As at least some of my readers know, I began my career in science fiction by writing short stories, initially primarily for ANALOG when Ben Bova was the editor. I still have a love of short stories, but, since they don’t come anywhere close to paying the bills, for me, and I suspect for most writers, short stories are either a labor of love or to get experience, if not both, along with a little income.
One of my very personal problems with a great deal of the short fiction that I’ve read in the last decade is that, in my very prejudiced and personal opinion, too many of the stories being published are either techno-gadget stories or excessively dark. I have nothing against either a good techno-gadget story or a dark story. I’ve certainly written my share of techno-gadget stories, particularly early in my career, and I’ve written a few dark stories – not insanely dark and vicious ones, but quietly dark tales. I do have a dislike of dark and gimmick stories in great numbers, but that’s a personal preference of mine, clearly not shared by many editors and readers.

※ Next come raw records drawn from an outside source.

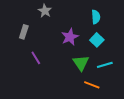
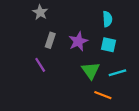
gray star: (45, 11) -> (40, 12), moved
gray rectangle: (24, 32) -> (50, 40), moved
cyan square: (97, 40) -> (108, 45), turned -32

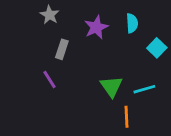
purple star: (78, 41) -> (96, 27), moved
cyan square: (108, 45) -> (157, 48), moved, turned 32
orange line: (103, 95) -> (127, 117), turned 66

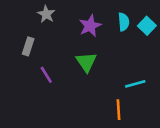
cyan square: (157, 48) -> (147, 26), moved
gray rectangle: (62, 49) -> (28, 46), moved
green triangle: (111, 86) -> (86, 62), moved

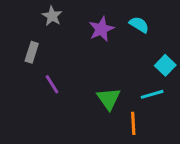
cyan semicircle: (124, 22) -> (139, 25), turned -54
cyan square: (147, 26) -> (165, 65), moved
green triangle: (86, 62) -> (109, 99), moved

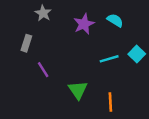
cyan line: (152, 94) -> (109, 59), moved
green triangle: (109, 99) -> (78, 90), moved

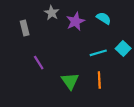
gray star: (43, 13) -> (52, 13), moved
gray rectangle: (26, 43) -> (25, 28), moved, turned -32
orange line: (110, 102) -> (99, 80), moved

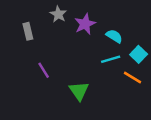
cyan semicircle: (104, 18) -> (114, 36), moved
orange line: (99, 80) -> (132, 78), moved, turned -56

From what I’ve seen, the predominance of “dark” stories isn’t limited to F&SF, either. In fact, “dark” seems to be the predominant flavor all too much of the “mainstream.” Now… I know there’s a great deal of funny and witty chick lit being written, but as a male, for me a little of that goes a long way.
I still do write short stories, although the last one I had published appeared in print over two years ago, but to achieve what I want in a short story seems to require intense bursts of work, followed by weeks or months of unconscious contemplation, followed by revision, more contemplation, and more revision, all in the spaces between novels, or at least chapters of novels. Then, add to that the fact that most of the stories I write seem to appeal more to anthologists and book editors than to U.S. magazine editors. Beyond that… yes, there are more short stories coming, but not for a while.